Portrait: Name; Term of office; Concurrently held office; Political party; Prime Minister
John Gummer MP for Suffolk Coastal; 1994; 2 May 1997; – Secretary of State for the Environment; Conservative; John Major
Nick Raynsford MP for Greenwich and Woolwich; 2 May 1997; 29 July 1999; – Parliamentary Under-Secretary of State for Construction; Labour; Tony Blair
Keith Hill MP for Streatham; 29 July 1999; 7 June 2001; – Parliamentary Under-Secretary of State for Transport; Labour
Nick Raynsford MP for Greenwich and Woolwich; 7 June 2001; 12 March 2003; – Minister of State for Local and Regional Government; Labour
Tony McNulty MP for Harrow East; 12 March 2003; 13 June 2003; – Parliamentary Under-Secretary of State for Transport; Labour
Keith Hill MP for Streatham; 13 June 2003; 6 May 2005; – Minister of State for Housing and Planning; Labour
Jim Fitzpatrick MP for Poplar and Canning Town; 6 May 2005; 28 June 2007; – Parliamentary Under-Secretary of State for International Development; Labour
Tessa Jowell MP for Dulwich and West Norwood; 28 June 2007; 3 October 2008; – Minister for the Olympics – Paymaster General; Labour; Gordon Brown
Tony McNulty MP for Harrow East; 3 October 2008; 5 June 2009; – Minister of State for Employment and Welfare Reform; Labour
Tessa Jowell MP for Dulwich and West Norwood; 5 June 2009; 11 May 2010; – Paymaster General – Minister for the Olympics – Minister for the Cabinet Office; Labour
Office not in use: 11 May 2010; 17 July 2016; David Cameron (I·II)

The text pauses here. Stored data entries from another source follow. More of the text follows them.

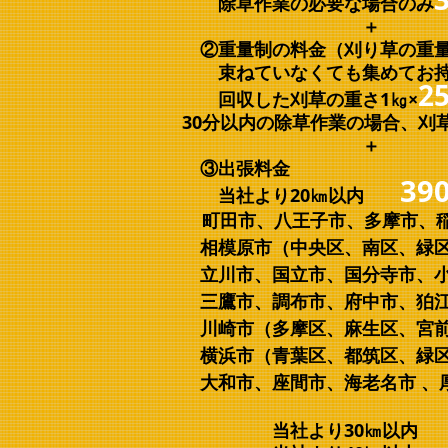
除草作業の必要な場合のみ
②重量制の料金（刈り草の重
束ねていなくても集めてお持
2
回収した刈草の重さ1㎏×
30分以内の除草作業の場合、刈
＋
③出張料金
39
当社より20㎞以内
町田市、八王子市、多摩市、稲
相模原市（中央区、南区、緑
立川市、国立市、国分寺市、小
三鷹市、調布市、府中市、狛
川崎市（多摩区、麻生区、宮前
横浜市（青葉区、都筑区、緑区
大和市、座間市、海老名市 、
当社より30㎞以内 ＋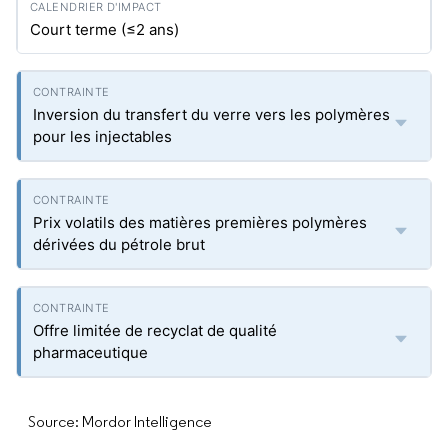
Court terme (≤2 ans)
Inversion du transfert du verre vers les polymères
pour les injectables
Prix volatils des matières premières polymères
dérivées du pétrole brut
Offre limitée de recyclat de qualité
pharmaceutique
Source: Mordor Intelligence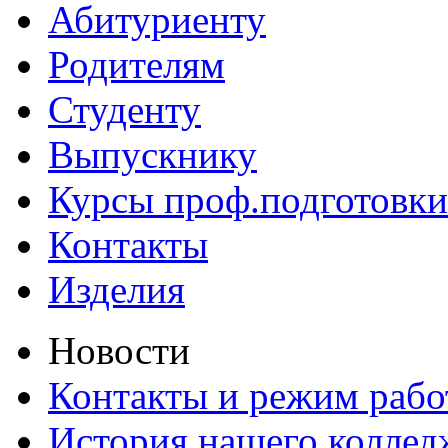
Абитуриенту
Родителям
Студенту
Выпускнику
Курсы проф.подготовки
Контакты
Изделия
Новости
Контакты и режим раб
История нашего коллед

Gavin Barwell MP for Croydon Central; 17 July 2016; 9 June 2017; – Minister of State for Housing and Planning; Conservative; Theresa May
Greg Hands MP for Chelsea and Fulham; 13 June 2017; 9 January 2018; – Minister of State for Trade Policy; Conservative
Jo Johnson MP for Orpington; 9 January 2018; 9 November 2018; – Minister of State for Transport; Conservative
Nick Hurd MP for Ruislip, Northwood and Pinner; 14 November 2018; 18 December 2019; – Minister for Policing and the Fire Service; Conservative
Boris Johnson
Chris Philp MP for Croydon South; 18 December 2019; 13 February 2020; – Parliamentary Under Secretary of State for Justice (until 25 July 2019) – Minister of State for Northern Ireland (from 25 July 2019); Conservative
Paul Scully MP for Sutton and Cheam; 13 February 2020; 13 November 2023; – Parliamentary Under-Secretary of State for Small Business, Consumers and Labour Markets (until 8 July 2022) – Minister of State for Local Government and Building Safety (8 July 2022 to 27 October 2022) – Parliamentary Under-Secretary of State for Tech and the Digital Economy (from 27 October 2022); Conservative
Liz Truss
Rishi Sunak
Greg Hands MP for Chelsea and Fulham; 13 November 2023; 5 July 2024; – Minister of State for Trade Policy; Conservative
Office not in use

==Shadow Minister==
The position of Shadow Minister for London was retained by Labour under the leadership of Ed Miliband, and was held by Tessa Jowell during Harriet Harman's tenure as acting leader and then by Sadiq Khan from 2013 during Miliband's leadership. However, after Khan's nomination as Labour's candidate for Mayor of London and Jeremy Corbyn's leadership, the office remained vacant while Labour were in opposition. Following the defeat of the Conservatives at the 2024 general election, Gareth Bacon was appointed as Shadow Minister for London by Leader of the Opposition Rishi Sunak on 19 July 2024. He has stayed in post since the election of Kemi Badenoch as Leader of the Conservative Party.